Christine Moorman: It has been interesting to observe the attention that companies are giving to social media and marketing analytics over the last five years. Spending levels have increased substantially.
Focusing just on social media spend, CMOs noted they are spending 8.4% of their marketing budgets on it. Over the next year, that number is expected to increase to 11.5%, and in the next five years it will reach 21.6%.
B-to-b product companies report the lowest levels of social media spend. I expect b-to-c product companies to always be ahead on this type of spending but b-to-b sectors are catching up. Companies realize they can provide a great deal of information to customers about their businesses through the web. This reduces costs and works in a complementary fashion with sales and other marketing efforts.
Buzz:You found a social media integration gap. What are you seeing there, and how can marketers better approach the channel?
Moorman: I asked CMOs to rate “How effectively is social media integrated with your firm’s marketing strategy” on a seven point scale, where 7 is “very integrated” and 1 is “not at all integrated.” Results from The CMO Survey indicate an average score of 3.8 with a standard deviation of 1.9.
This means that although companies expect to double social media spend in the next five years, they have not yet figured out how to integrate social media with the rest of the firm’s social media spending. To close this gap, companies need to think about how social media should play a role in customer management, brand management, sales management and innovation management—the most important areas where marketing can contribute to the company. Structurally, I recommend that companies do the following:
Do not confine social media to its own separate department or in the IT function. Put it in marketing or another key customer-facing group.
Assign social media personnel to key strategic teams doing cross-functional work, such as new product or new service development, new market development and customer acquisition.
Do not outsource social media completely to a strategic partner. Outside agencies may have expertise, but you also need a dedicated social media liaison inside.

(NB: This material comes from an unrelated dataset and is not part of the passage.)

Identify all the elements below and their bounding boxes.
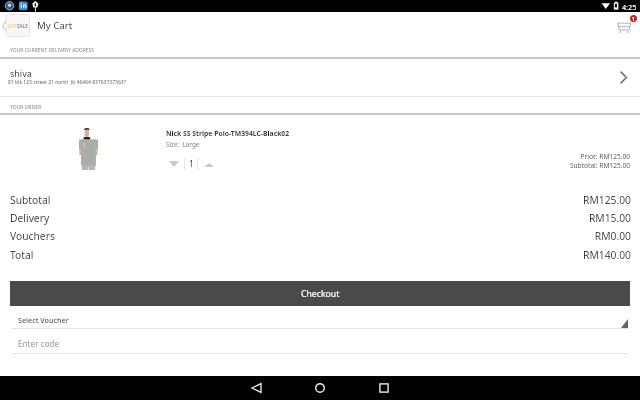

Put in place a system of accountability that demonstrates the effect of social media on valued intermediate outcomes (e.g., buzz) and financial performance outcomes (e.g., revenues). The choice of metrics should be influenced by whether social media is doing a push or pull job for your company.

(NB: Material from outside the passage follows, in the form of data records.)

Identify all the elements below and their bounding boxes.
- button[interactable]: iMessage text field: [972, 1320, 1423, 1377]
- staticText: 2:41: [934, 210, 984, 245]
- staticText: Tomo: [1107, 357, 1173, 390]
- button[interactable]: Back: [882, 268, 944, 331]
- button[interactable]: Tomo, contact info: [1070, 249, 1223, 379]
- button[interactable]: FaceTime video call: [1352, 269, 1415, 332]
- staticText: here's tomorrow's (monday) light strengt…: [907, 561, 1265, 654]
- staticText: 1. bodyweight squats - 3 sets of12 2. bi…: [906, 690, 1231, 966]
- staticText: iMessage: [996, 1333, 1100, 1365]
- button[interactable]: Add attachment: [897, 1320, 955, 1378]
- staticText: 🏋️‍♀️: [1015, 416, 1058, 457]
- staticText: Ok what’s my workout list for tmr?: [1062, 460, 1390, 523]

Buzz: Marketers are spending more on analytics. How well are they leveraging those investments?
Moorman: I asked top marketers to report what percentage of their marketing budgets they spend on marketing analytics. Results indicate that companies currently spend an average of 6% of their marketing budgets on marketing analytics. This number is expected to grow to 10% in the next three years. This represents a sizable shift.
For analytics, we have what I’ll call a utilization gap, which reflects the fact that companies are using analytics that they have requested or have available only 30% of the time. This number decreased from 37% just a year ago. It is not surprising, therefore, that CMOs report that the contribution of marketing analytics to company performance is low.
One of the reasons for this utilization gap is that companies do not evaluate the quality of their marketing analytics. Only 40% of companies do so as reported by the CMOs in the survey.